For the COVID-19 disease (SARS-CoV-2 is the virus) two types of vaccines were developed; four based on traditional inactivated viruses, and two of the new RNA technology, which uses an injection of messenger RNA to trick the body into producing the SARS-CoV-2 spike protein, which triggers an immune response to the part of the virus needed to bind to cells. The latter reduced the risk of getting infected by 95% early on.

Another way to prevent an infection from spreading is public health measures. Most infections require close contact, hence can be prevented from spreading to others by avoiding large gatherings, particularly indoors, wearing a mask, keeping your distance, handwashing, etc. The big issue is not getting infected, its keeping people from dying from the infection, which can be done by preventing them from getting infected through immunization or public health measures. Travel rapidly spreads infections widely.

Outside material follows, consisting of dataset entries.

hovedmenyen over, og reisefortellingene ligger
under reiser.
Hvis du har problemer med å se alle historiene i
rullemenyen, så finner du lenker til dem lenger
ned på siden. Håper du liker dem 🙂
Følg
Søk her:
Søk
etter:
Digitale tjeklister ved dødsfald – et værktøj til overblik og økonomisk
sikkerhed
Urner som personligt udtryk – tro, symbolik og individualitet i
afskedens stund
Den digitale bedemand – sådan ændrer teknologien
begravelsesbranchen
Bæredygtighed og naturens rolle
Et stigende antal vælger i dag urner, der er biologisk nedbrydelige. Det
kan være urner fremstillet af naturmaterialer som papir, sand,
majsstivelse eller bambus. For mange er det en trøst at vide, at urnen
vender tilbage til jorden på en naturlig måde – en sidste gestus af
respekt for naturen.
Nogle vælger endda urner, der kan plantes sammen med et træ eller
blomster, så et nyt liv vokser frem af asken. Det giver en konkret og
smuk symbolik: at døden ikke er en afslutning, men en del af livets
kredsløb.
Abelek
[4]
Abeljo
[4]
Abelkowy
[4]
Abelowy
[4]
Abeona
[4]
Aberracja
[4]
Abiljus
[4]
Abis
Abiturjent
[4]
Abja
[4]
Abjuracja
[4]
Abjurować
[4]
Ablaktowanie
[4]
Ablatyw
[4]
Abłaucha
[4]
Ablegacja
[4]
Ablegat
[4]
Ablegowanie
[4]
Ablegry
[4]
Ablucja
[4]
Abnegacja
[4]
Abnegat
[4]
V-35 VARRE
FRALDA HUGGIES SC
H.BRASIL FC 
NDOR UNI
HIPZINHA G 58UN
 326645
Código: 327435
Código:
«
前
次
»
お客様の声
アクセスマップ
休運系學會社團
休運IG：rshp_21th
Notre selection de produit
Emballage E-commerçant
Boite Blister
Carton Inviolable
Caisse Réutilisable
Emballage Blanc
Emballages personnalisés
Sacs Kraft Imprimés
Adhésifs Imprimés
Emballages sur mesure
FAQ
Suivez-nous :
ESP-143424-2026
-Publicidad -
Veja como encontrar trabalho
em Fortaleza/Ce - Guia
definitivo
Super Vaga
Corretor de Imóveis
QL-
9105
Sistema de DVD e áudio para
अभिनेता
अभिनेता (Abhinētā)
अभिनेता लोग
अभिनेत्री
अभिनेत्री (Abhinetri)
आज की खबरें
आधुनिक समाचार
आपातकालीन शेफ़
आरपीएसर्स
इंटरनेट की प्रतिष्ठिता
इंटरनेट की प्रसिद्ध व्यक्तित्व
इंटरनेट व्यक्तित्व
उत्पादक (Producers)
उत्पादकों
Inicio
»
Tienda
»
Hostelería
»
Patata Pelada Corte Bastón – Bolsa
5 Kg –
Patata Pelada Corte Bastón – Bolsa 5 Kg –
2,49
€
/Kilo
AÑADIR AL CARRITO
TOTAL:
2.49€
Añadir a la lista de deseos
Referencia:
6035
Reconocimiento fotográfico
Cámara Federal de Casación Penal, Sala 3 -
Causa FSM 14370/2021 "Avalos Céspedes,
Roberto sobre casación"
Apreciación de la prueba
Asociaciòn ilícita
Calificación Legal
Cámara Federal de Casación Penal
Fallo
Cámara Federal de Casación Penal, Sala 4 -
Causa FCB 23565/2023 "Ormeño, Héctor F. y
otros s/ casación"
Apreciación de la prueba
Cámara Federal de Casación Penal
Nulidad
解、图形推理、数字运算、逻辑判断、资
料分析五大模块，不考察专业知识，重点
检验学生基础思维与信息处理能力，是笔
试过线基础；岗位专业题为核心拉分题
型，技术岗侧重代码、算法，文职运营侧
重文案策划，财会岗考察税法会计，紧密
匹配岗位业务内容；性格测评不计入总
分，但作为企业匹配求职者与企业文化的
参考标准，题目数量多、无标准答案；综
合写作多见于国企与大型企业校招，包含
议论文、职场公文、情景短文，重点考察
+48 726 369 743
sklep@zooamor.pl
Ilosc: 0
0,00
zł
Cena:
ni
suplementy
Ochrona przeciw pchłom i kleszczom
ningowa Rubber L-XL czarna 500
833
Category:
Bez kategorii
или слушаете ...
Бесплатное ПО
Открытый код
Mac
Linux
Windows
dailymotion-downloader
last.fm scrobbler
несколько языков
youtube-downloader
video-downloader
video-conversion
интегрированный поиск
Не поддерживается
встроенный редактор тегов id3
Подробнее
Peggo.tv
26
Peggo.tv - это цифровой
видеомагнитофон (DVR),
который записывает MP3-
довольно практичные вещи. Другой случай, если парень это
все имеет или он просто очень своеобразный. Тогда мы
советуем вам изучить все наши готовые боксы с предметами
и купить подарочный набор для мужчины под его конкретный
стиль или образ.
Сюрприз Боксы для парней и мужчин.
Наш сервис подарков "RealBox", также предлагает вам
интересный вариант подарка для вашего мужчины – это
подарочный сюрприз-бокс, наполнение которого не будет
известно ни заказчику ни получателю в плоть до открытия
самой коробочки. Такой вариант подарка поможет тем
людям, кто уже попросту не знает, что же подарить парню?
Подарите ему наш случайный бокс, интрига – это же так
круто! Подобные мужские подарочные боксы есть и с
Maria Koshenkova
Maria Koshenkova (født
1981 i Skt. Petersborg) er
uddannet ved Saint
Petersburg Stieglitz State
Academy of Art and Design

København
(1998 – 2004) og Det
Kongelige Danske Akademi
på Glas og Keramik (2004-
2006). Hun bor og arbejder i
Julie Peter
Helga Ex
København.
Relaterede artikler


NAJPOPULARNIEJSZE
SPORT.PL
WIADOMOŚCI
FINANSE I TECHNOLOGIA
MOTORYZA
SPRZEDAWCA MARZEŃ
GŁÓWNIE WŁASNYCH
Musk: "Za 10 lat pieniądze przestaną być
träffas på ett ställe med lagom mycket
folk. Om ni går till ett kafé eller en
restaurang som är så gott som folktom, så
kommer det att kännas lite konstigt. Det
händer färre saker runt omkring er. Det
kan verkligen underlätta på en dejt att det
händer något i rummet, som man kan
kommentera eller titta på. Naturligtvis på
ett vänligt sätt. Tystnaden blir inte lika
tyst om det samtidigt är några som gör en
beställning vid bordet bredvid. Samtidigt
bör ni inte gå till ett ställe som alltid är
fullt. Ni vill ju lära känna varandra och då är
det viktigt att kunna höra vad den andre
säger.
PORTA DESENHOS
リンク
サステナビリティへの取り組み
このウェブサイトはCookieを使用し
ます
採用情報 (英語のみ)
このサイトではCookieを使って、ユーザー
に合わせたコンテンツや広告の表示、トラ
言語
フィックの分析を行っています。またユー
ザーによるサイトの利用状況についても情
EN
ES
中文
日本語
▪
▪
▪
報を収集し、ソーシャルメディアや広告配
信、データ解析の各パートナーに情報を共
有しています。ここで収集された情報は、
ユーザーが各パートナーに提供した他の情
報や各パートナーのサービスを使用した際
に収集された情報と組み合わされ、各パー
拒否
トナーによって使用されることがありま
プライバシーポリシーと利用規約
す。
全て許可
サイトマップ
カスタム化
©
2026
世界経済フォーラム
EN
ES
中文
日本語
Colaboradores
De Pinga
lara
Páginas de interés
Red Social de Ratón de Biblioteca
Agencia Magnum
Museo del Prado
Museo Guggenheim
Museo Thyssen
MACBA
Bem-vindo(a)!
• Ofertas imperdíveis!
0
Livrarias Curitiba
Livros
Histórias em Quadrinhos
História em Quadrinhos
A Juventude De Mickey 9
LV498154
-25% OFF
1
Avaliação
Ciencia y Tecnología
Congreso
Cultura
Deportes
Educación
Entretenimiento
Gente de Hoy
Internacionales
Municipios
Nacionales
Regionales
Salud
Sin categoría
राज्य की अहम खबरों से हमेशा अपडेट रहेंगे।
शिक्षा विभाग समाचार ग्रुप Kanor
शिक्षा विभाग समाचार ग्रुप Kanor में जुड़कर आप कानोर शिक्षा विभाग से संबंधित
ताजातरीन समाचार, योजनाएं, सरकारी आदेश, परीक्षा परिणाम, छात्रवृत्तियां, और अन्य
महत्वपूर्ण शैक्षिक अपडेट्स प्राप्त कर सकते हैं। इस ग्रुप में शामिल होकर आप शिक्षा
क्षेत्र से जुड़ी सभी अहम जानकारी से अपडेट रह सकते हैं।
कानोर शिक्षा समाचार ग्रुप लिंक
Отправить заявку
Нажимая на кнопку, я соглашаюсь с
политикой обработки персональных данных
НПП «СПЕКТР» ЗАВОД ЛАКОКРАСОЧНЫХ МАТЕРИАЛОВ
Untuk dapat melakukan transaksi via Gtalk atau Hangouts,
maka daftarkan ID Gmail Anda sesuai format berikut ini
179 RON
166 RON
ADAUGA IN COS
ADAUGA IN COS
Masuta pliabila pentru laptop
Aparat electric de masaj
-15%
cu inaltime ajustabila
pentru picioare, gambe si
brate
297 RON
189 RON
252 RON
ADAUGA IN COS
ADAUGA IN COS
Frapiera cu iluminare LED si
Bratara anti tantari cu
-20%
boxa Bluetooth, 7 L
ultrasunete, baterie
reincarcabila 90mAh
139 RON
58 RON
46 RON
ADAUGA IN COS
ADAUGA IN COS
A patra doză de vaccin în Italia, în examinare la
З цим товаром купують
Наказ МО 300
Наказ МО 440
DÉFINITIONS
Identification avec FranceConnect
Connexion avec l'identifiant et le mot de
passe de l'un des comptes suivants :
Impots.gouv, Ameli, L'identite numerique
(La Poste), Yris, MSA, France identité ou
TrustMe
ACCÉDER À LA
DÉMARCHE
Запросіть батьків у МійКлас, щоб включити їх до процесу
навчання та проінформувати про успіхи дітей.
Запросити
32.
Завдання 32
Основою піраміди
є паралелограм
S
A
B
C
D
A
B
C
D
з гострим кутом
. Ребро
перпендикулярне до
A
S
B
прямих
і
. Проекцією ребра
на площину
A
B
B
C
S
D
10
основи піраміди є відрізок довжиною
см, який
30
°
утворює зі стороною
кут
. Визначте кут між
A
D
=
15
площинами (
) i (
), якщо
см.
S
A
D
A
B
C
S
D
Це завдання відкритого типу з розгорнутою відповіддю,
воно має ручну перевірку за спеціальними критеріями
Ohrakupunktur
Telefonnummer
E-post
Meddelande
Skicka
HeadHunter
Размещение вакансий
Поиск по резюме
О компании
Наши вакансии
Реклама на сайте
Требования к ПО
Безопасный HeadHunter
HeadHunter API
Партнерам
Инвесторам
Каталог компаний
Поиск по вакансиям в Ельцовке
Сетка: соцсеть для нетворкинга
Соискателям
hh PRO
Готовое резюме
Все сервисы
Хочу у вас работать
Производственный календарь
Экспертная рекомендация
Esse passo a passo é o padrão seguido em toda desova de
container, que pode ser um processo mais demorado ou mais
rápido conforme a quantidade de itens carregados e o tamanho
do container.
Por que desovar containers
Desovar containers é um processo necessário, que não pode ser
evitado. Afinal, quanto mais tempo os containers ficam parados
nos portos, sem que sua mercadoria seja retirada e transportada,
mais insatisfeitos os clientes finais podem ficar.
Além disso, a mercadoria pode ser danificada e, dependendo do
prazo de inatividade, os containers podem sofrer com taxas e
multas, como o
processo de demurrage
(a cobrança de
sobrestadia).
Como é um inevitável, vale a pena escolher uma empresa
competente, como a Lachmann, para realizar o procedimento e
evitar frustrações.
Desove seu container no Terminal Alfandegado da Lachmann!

Those are the facts, and we had them, but it didn’t prevent us from making a mess of managing the pandemic. We also had the lessons from 1918 influenza pandemic, 2003 SARS epidemic, and 2012 MERS outbreak, but chose to respond to them with rapid amnesia. Hence when the time came, we were woefully under prepared.

It critically depends on all or most of a population consenting to implementing policies, including vaccination, for them to work, which in turn depends on credible evidence-based measures and clear and consistent messaging, which is where the train derailed.

The initial fear was hospitals would be overrun, and in some cases, they were, but as time went on, the emphasis shifted to case numbers, which has no relationship to admissions. The media obsessively published case rates, or the number of people testing positive for the virus, which created anxiety despite not having any relationship to deaths. The only number that really mattered was the case rate amongst people at risk, which was ignored. We needed to target those at risk from getting seriously ill or dying, instead we targeted everyone which is a terrifically inefficient use of resources. When epidemiological predictions were published, it inevitably emphasized the worst case, and when actual experience turned out differently, people started doubting them. Ninety-seven percent of the world population weren’t infected by the virus and 44 of every 45 infected didn’t die of the disease.

The emphasis on keeping infection rates and deaths low and protect health care systems ignored multiple other issues. It had negative social, economic, educational, political, and environmental consequences which will remain with us for a long time because we didn’t think things through properly at the time.

We didn’t consider the complexity of the issues we were dealing with and acted as if it was a simple problem with simple solutions, there was a massive breakdown of communication and dialogue, of considering multiple viewpoints, cooperation, and sense-making, and learning our way out of the problem. There is a difference between being ignorant and stupid; you are ignorant if you lack intellectual ability and you can’t do anything about it, you are stupid if you have the intellectual ability but hang on to impractical or useless viewpoints and refuse to change them.  

The only way out of a complex mess like this is cooperation, the opposite of what we did. Federal systems like Germany, Switzerland, and Australia responded collectively, in Canada everyone did their own thing based on political opportunism. Our scientists, epidemiologists, and policy makers should have done the same thing and shared their knowledge and perspectives, but they didn’t. Instead, we acted stupidly.